Il ne subsiste du Moyen Âge, dans les Pays-Bas actuels, qu’un petit nombre de monuments religieux (les églises Saint-Servais à Maastricht, Notre-Dame à Roermond, la cathédrale d’Utrecht, Notre-Dame à Breda, Saint-Nicolas à Amsterdam, Saint-Michel à Zwolle et la tour Notre-Dame à Amersfoort, etc.) et civils (la Salle des chevaliers à La Haye, l’hôtel de ville de Middelburg, le Poids public [Waag] à Deventer). La Renaissance y ajoute quelques spécimens, surtout d’architecture civile. La sculpture est à peu près inexistante, et, si Claus Sluter* et son neveu Claus Van de Werve sont natifs de Haarlem, leur carrière s’est déroulée à Dijon au service des ducs de Bourgogne.

Reste la peinture, plus active sans doute, encore qu’elle n’atteigne pas au prestige dont jouissent les artistes de l’école flamande. En se fondant sur leur lieu de naissance ou de résidence permanente, il est de tradition de grouper quelques peintres qui, avant le xviie s., forment une école septentrionale, distincte de l’école flamande.

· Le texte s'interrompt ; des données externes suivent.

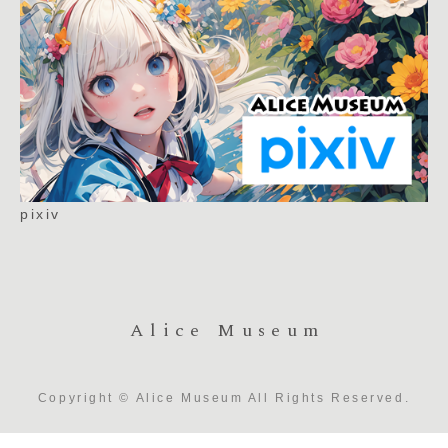
pixiv
Alice Museum
Copyright © Alice Museum All Rights Reserved.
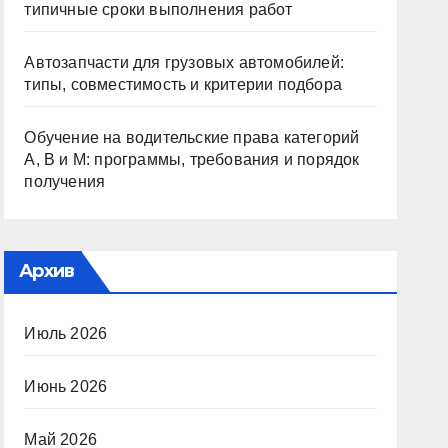
типичные сроки выполнения работ
Автозапчасти для грузовых автомобилей:
типы, совместимость и критерии подбора
Обучение на водительские права категорий
A, B и M: программы, требования и порядок
получения
Архив
Июль 2026
Июнь 2026
Май 2026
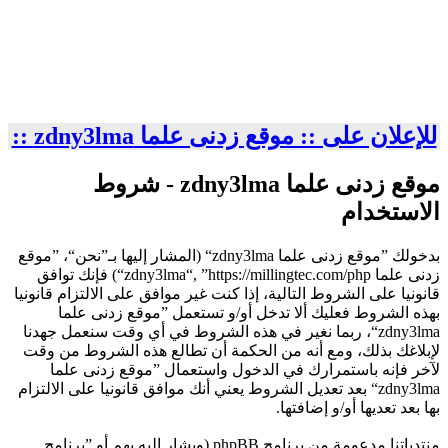
للإعلان على :: موقع زدنى علما zdny3lma ::
موقع زدنى علما zdny3lma - شروط
الاستخدام
بدخولك ”موقع زدنى علما zdny3lma“ (المشار إليها بـ”نحن“، ”موقع
زدنى علما zdny3lma“, ”https://millingtec.com/php“) فإنك توافق
قانونيا على الشروط التالية، إذا كنت غير موافق على الالتزام قانونيا
بهذه الشروط فعليك ألا تدخل أو/و تستعمل ”موقع زدنى علما
zdny3lma“، ربما نغير في هذه الشروط في أي وقت سنعمل جهدنا
لإبلاغك بذلك، ومع أنه من الحكمة أن تطالع هذه الشروط من وقت
لآخر فإنه باستمرارك في الدخول واستعمال ”موقع زدنى علما
zdny3lma“ بعد تعديل الشروط يعني أنك موافق قانونيا على الالتزام
بها بعد تعديها أو/و إضافتها.
منتدياتنا مدعومة من برنامج phpBB (ويشار إليه بهم أو ”برنامج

En fait, ces artistes ne se distinguent en rien de leurs confrères travaillant dans les provinces méridionales. Au xve s., Geertgen* tot Sint Jans, Cornelis Engebrechtsz (1468-1533), Jacob Cornelisz. Van Oostzanen (v. 1470-1533), Jan Mostaert (v. 1475-1555), tous gothiques attardés, se rattachent au style de l’école de Bruges*. Au xvie s., Lucas* de Leyde, Jan Van Scorel*, Maarten Van Heemskerck (1498-1574), Marinus Van Reymerswaele (v. 1493-1570) suivent le mouvement de la Renaissance amorcé à Anvers* par Quinten Matsys*, et le romaniste Frans Floris* de Vriendt trouve un adepte en Hendrick Goltzius (1558-1617). Certains artistes sont difficiles à classer. Pieter Aertsen*, dit Lange Pier, d’Amsterdam*, passe plus de vingt ans à Anvers. Antoon Mor, dit Antonio Moro (v. 1519-1576), né à Utrecht, travaille à la cour de Philippe II et meurt à Anvers. Un maître profondément original comme Jheronimus Bosch* trouve un écho chez un confrère de Haarlem, Jan Mandijn (1500-1560), qui vécut et mourut à Anvers, de même que chez Bruegel* l’Ancien. L’unité esthétique des anciens Pays-Bas est donc indéniable.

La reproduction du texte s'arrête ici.